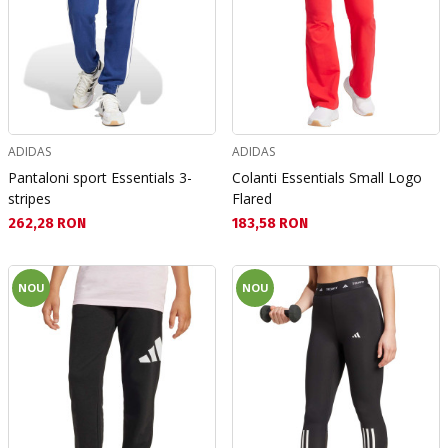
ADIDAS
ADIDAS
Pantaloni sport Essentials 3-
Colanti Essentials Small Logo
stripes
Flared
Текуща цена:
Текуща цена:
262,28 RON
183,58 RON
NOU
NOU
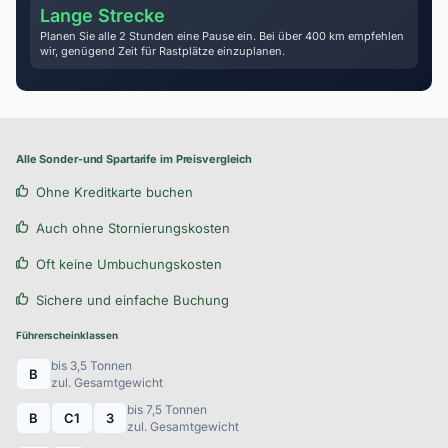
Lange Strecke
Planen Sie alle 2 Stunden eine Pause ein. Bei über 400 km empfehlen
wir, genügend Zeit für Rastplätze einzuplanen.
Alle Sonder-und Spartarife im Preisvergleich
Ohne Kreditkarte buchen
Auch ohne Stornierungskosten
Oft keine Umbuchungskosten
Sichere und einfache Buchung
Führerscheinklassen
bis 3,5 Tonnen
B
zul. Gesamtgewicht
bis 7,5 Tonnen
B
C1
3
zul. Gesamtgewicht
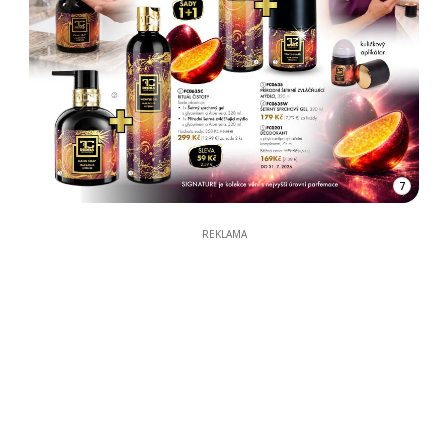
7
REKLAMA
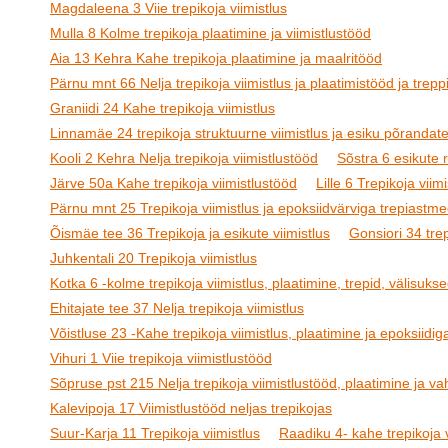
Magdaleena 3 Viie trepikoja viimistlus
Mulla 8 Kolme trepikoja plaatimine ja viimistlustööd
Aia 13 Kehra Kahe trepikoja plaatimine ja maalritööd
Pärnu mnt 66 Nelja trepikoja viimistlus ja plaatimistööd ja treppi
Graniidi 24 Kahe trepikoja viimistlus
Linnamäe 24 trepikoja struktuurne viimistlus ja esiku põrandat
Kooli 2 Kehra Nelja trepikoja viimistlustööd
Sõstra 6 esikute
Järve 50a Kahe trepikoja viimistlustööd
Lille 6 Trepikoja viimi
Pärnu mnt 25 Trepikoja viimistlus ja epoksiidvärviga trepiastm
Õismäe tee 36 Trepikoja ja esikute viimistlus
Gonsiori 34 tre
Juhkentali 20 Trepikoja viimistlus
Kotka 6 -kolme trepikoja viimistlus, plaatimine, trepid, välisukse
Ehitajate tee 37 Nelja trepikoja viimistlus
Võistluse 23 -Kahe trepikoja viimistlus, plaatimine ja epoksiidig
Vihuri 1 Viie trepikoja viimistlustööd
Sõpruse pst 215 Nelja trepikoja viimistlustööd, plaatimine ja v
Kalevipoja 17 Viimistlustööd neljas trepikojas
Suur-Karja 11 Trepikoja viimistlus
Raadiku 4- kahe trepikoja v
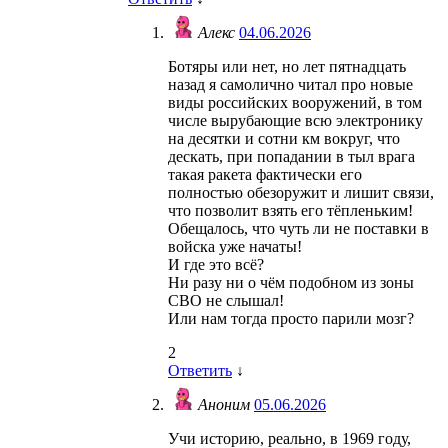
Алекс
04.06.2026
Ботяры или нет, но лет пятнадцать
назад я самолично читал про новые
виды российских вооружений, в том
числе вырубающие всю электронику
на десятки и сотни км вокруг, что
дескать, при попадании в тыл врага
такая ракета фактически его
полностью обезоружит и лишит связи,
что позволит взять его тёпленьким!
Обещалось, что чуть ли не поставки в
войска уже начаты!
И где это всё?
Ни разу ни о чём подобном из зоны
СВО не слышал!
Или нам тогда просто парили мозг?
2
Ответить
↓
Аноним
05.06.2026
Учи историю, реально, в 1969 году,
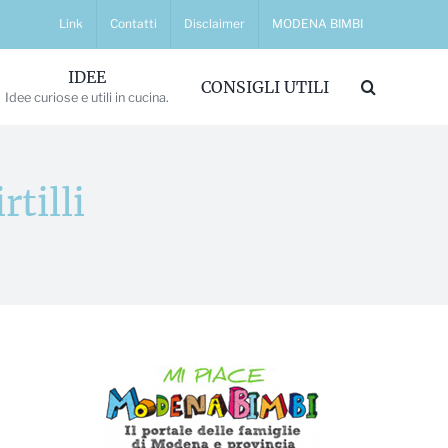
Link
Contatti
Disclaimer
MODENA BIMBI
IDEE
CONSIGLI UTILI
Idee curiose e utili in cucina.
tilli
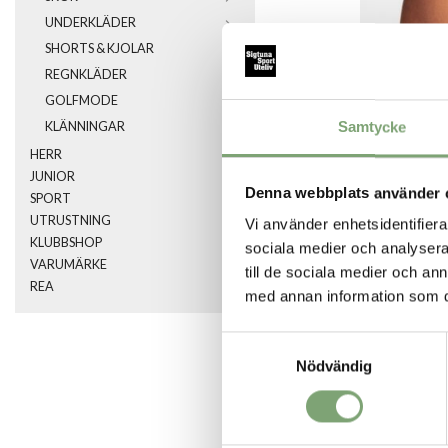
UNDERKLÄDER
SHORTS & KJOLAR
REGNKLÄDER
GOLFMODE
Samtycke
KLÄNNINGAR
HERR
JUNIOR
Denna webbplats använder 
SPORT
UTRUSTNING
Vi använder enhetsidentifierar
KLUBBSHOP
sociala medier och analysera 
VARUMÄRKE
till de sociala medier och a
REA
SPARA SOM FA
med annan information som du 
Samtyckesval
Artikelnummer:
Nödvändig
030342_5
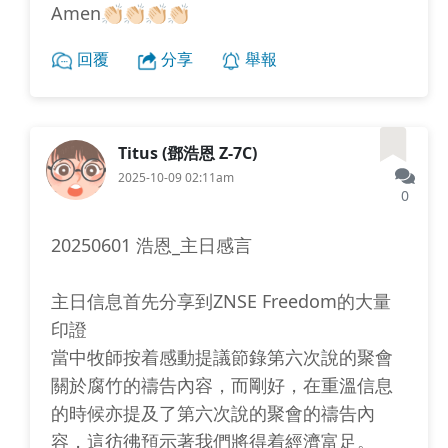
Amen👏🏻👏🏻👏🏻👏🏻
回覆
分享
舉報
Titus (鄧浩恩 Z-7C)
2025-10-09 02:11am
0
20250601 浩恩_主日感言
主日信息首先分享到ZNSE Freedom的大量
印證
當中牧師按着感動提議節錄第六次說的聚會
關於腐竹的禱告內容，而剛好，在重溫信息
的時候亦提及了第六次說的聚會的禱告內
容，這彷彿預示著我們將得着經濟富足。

--*--

Work instructions: Give the number of lines in the entries above that contain the string "medier", and nothing more.

Solution: 2